Q. 法人への移行期の年会費はどう扱われますか?

A. 9月の総会で法人化が承認され,2017年度内に法人化する場合,法人の初年度分会費請求をこれまでの本会の会費請求と同じく,2017年12月におこなう予定です.会員の皆様からは現在の任意団体の年会費として,2017年12月までの会費を支払っていただいており,また,法人の会計年度最終日は7月31日となるため,初年度年会費は2018年1月からの7月までの7ヶ月分とし,正会員の皆様には6000円,シニア会員および学生会員の皆様には3000円,賛助会員の皆様には12,000円/口の会費請求をさせていただきたいと思います.その後,法人第二年度の会費を2018年7月に通常の会費額で請求させていただきます.会計年度変更に伴い,2017年,2018年は会費請求時期や請求額がわかりづらくなるかもしれませんが,会員の皆様には不利はありませんので,ご了承ください.なお,年度内法人化の場合,本年7月1日以降,法人化までの期間に入会された会員の皆様につきましては,年末の初年度請求(7ヶ月分)をおこないません.また,現在,学生パックの学生会員の皆様についても,初年度請求はおこなわない予定です.

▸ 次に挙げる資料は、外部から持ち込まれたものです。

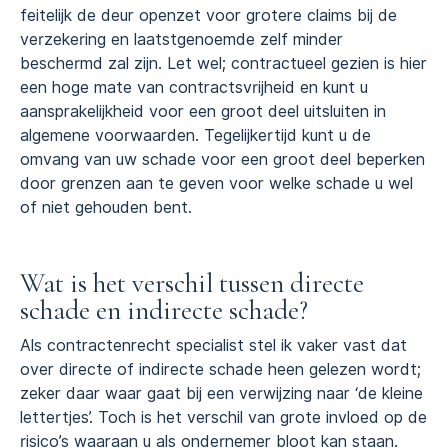
feitelijk de deur openzet voor grotere claims bij de
verzekering en laatstgenoemde zelf minder
beschermd zal zijn. Let wel; contractueel gezien is hier
een hoge mate van contractsvrijheid en kunt u
aansprakelijkheid voor een groot deel uitsluiten in
algemene voorwaarden. Tegelijkertijd kunt u de
omvang van uw schade voor een groot deel beperken
door grenzen aan te geven voor welke schade u wel
of niet gehouden bent.
Wat is het verschil tussen directe
schade en indirecte schade?
Als contractenrecht specialist stel ik vaker vast dat
over directe of indirecte schade heen gelezen wordt;
zeker daar waar gaat bij een verwijzing naar ‘de kleine
lettertjes’. Toch is het verschil van grote invloed op de
risico’s waaraan u als ondernemer bloot kan staan.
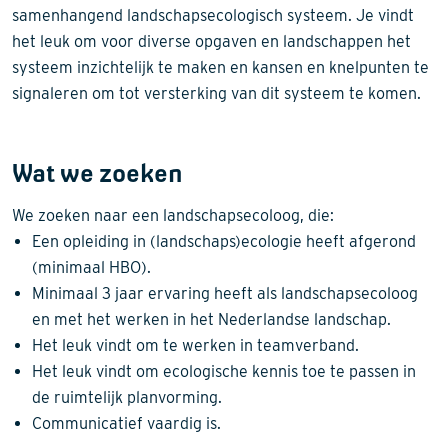
samenhangend landschapsecologisch systeem. Je vindt
het leuk om voor diverse opgaven en landschappen het
systeem inzichtelijk te maken en kansen en knelpunten te
signaleren om tot versterking van dit systeem te komen.
Wat we zoeken
We zoeken naar een landschapsecoloog, die:
Een opleiding in (landschaps)ecologie heeft afgerond
(minimaal HBO).
Minimaal 3 jaar ervaring heeft als landschapsecoloog
en met het werken in het Nederlandse landschap.
Het leuk vindt om te werken in teamverband.
Het leuk vindt om ecologische kennis toe te passen in
de ruimtelijk planvorming.
Communicatief vaardig is.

Q. 法人の会計業務委託とはどのようなものでしょうか?

A. 法人化後,学会運営は一般法人法に則っておこなう必要があり,会計業務の負担が増大します.そのため,法人化TFでは国際文献社へ会計業務委託の可能性を検討してきました.検討のなかで,出金業務含めすべて委託する場合,出金業務はこれまでどおり会計幹事がおこない,決算書作成などの新たに生じる業務のみを委託する場合などの様々な委託形態を議論してきました.結果として,会計業務すべてを委託した場合も,学会運営には支障がないという結論に達しました.法人の会計業務をすべて委託するという案に関して,幹事会での議論の後,6月の評議員会に提案し,審議の後,承認されました.これにより,法人化された場合の会計業務はまず完全委託で始めることになります.ただし,法人としての運営を進めるなかで,学会側で対応可能であると判断された項目については適宜,委託ではなく学会の業務としていく方針で進めます.なお,完全委託とする場合も,年会の会計業務,科研費(国際情報発信強化)の会計業務についてはそれぞれ,これまでどおり年会LOC,GJ編集委員長がおこなう方針でおります.